1

According to C++ branch-aware prediction, I prepared a test to see how much effective it is.

So, in a control sample, I write:

int count=0;
for (auto _ : state) {
    if(count%13==0) {
        count+=2;
    }
    else
        count++;
    benchmark::DoNotOptimize(count);
}

In a C++11 branch-prediction, I write:

#define LIKELY(condition) __builtin_expect(static_cast<bool>(condition), 1)
#define UNLIKELY(condition) __builtin_expect(static_cast<bool>(condition), 0)

int count=0;
for (auto _ : state) {
    if(UNLIKELY(count%13==0)) {
        count+=2;
    }
    else
        count++;
    benchmark::DoNotOptimize(count);
}

In a C++20,

int count=0;
for (auto _ : state) {
    if(count%13==0)[[unlikely]]{
        count+=2;
    }
    else
        count++;
    benchmark::DoNotOptimize(count);
}

which unfortunately is not supported under quick-bench. But anyway, I leave it there.

Now, getting the benchmark under gcc and clang shows no effectiveness for such a basic example.

Am I doing anything wrong?

c++ branch-aware prediction

ar2015
  • 5,558
  • 8
  • 53
  • 110
  • 1
    I appreciate downvoter if he/she gives explanations. – ar2015 Sep 27 '18 at 14:42
  • 2
    Why do you expect `count+=2` to take different time to execute, than `count++`? – Algirdas Preidžius Sep 27 '18 at 14:42
  • 1
    @AlgirdasPreidžius, The performance comes from `unlikely` and branch prediction, not from how much I add to `count`. The `if` and `else` should be different. Otherwise they are optimized away. – ar2015 Sep 27 '18 at 14:44
  • @AlgirdasPreidžius, I follow [this](https://stackoverflow.com/questions/30130930/is-there-a-compiler-hint-for-gcc-to-force-branch-prediction-to-always-go-a-certa). – ar2015 Sep 27 '18 at 14:47
  • That was not what I was asking. Both of the branches, contain the functionality, that is so lightweight, that it isn't even measurable. If the test case, was so, that `if (UNLIKELY (/* Complicated condition */)) { /* Do something heavy */ } else {/* Do something lightweight */}`, one might see a difference. – Algirdas Preidžius Sep 27 '18 at 14:47
  • 1
    How do you know the compiler isn't optimising the code even without the help of the branch prediction features? Transforming `if(count%13==0) { count+=2;} else count++;` to something equivalent `such as ++count; if (!(count%13)) ++count;` is not exactly a huge step for an optimiser.
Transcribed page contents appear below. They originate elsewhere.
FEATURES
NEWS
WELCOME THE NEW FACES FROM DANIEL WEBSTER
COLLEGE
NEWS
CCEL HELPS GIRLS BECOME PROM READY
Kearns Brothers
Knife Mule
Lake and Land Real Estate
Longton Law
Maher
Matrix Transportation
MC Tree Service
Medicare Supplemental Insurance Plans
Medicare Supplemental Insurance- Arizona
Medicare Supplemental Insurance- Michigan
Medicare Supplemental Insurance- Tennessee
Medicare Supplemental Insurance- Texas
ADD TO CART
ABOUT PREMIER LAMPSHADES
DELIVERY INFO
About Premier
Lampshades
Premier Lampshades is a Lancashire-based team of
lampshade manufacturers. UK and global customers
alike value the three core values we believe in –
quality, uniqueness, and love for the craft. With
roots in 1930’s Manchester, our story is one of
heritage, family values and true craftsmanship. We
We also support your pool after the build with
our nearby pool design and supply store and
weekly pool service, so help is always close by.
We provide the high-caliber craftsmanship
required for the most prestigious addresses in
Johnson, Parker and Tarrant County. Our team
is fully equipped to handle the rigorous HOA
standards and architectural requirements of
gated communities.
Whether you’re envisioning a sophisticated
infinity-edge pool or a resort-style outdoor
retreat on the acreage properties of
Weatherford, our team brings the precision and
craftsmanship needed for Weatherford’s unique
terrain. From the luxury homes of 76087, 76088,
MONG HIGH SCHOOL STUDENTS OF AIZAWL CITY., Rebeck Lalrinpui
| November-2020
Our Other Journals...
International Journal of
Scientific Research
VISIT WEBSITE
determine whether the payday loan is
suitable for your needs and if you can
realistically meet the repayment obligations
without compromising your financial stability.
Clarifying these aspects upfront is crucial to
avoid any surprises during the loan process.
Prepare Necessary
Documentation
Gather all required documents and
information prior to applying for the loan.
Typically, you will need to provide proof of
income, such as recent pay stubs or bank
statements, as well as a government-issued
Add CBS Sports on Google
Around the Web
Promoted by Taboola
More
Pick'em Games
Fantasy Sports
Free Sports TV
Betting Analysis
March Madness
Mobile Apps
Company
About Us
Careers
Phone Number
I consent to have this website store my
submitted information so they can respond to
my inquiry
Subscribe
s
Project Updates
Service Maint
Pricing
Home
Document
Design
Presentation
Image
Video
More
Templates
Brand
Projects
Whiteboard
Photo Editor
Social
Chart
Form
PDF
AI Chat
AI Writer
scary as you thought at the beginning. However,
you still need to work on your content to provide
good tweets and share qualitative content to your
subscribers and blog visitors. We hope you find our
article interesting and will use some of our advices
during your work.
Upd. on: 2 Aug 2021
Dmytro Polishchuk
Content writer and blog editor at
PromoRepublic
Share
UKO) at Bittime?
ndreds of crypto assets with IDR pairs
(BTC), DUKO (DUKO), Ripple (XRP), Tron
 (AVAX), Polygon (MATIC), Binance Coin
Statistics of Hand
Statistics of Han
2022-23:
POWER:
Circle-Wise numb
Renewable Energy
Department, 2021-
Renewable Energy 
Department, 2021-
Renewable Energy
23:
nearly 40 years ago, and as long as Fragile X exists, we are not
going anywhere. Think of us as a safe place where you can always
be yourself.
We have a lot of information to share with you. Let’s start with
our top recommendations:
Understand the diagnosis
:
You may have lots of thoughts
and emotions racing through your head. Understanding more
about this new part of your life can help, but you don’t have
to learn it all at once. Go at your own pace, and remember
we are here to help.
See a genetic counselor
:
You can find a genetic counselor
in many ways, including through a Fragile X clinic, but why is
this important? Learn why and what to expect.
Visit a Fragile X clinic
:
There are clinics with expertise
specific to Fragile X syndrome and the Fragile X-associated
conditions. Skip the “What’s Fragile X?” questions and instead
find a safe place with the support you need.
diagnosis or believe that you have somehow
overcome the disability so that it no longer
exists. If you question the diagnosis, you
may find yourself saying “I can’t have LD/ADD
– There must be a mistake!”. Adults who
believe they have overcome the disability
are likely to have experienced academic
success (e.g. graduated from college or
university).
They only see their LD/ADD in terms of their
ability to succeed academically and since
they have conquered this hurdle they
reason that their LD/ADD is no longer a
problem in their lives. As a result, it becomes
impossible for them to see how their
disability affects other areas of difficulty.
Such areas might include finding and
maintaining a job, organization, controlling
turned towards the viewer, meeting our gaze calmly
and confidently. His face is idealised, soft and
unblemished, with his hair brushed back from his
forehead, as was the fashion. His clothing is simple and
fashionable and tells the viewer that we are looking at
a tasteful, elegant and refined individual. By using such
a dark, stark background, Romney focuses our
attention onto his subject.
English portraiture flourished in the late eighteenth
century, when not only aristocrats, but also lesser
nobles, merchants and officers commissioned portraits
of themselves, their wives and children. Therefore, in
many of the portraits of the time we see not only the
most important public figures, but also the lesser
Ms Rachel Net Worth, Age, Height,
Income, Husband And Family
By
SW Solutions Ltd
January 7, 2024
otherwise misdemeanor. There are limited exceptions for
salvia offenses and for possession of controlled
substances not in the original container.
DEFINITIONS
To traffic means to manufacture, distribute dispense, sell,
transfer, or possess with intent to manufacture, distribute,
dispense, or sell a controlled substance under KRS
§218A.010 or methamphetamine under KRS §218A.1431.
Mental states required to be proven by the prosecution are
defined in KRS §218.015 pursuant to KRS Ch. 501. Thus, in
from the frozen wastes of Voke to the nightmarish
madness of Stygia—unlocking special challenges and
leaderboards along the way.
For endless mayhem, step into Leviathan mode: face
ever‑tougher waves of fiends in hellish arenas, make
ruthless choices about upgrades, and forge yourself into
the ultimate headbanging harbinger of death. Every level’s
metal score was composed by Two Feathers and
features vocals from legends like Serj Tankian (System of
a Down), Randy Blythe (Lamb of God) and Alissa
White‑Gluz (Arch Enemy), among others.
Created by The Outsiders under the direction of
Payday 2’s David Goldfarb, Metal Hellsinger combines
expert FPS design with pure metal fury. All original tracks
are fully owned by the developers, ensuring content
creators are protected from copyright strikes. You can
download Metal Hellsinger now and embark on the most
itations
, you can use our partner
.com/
Nor is unrolling the loop, to remove most of the branching. – Peter Sep 27 '18 at 14:48
  • It is my understanding that `unlikely` style attributes shine when a branch predictor would not be able to recognize a pattern well enough. You give it a fairly easy one, me thinks. – StoryTeller - Unslander Monica Sep 27 '18 at 14:48
  • @AlgirdasPreidžius I don't think the point is to measure work done *in* the branch but to measure CPU cycle loss due to branch miss-prediction. At least that's my interpretation of the question. – François Andrieux Sep 27 '18 at 14:49
  • @FrançoisAndrieux Sure, but if the branches are this lightweight, there is little to no performance impact, due to branch misprediction. If one of the branches are heavier, the effects of branch misprediction becomes more pronounced. – Algirdas Preidžius Sep 27 '18 at 14:50
  • @AlgirdasPreidžius the lighter the branch is, the less it disturb the measurement. – ar2015 Sep 27 '18 at 14:51
  • Generated assembly seems to be exactly the same apart from the function name. So they work the same. Maybe the compiler ignored hint? – luk32 Sep 27 '18 at 14:51
  • @ar2015 You seem to be ignoring (or not reading) what I am stating, so I will not repeat myself. You are comparing against the control, of "no compiler hints" anyway. – Algirdas Preidžius Sep 27 '18 at 14:55
  • @luk32, I see a bit of difference at the bottom of the code. – ar2015 Sep 27 '18 at 14:55
  • @AlgirdasPreidžius, I actually didn't see one of your comments. If branches have equivalent size or different size, does it make difference? – ar2015 Sep 27 '18 at 14:57
  • @ar2015 I don't. Neither [here](http://quick-bench.com/euX9nqZWMuG1zeg0Z3U1r7F_GV8), the assembly is exactly the same for `LIKELY` and `UNLIKELY` macro, except for the jump, which is the function address. I tested gcc. – luk32 Sep 27 '18 at 15:04
  • with `[UN]LIKELY` compiler can generate different code compare without this attribute. if without usual used symmetric case when both `if` and `else` block execute 1 jump (one at begin and 1 at the end). if we use `LIKELY` attribute code became asymmetric - likely block not execute jump at all and unlikely block execute 2 jump. as result likely path became more faster and unlikely block became more slow – RbMm Sep 27 '18 at 15:45
  • Note: Whenever you benchmark performance, make sure you are building with optimization enabled. Not saying you didn't I just didn't see that in the question. – Jesper Juhl Sep 27 '18 at 15:56
  • in what question ? how internal *[un]likely* change code and which effect this can have or why your test not show difference ? – RbMm Sep 27 '18 at 16:08

2 Answers2

6

Your bench shows no difference because the CPU's branch prediction is as good as gcc __builtin_expect to optimize your trivial example.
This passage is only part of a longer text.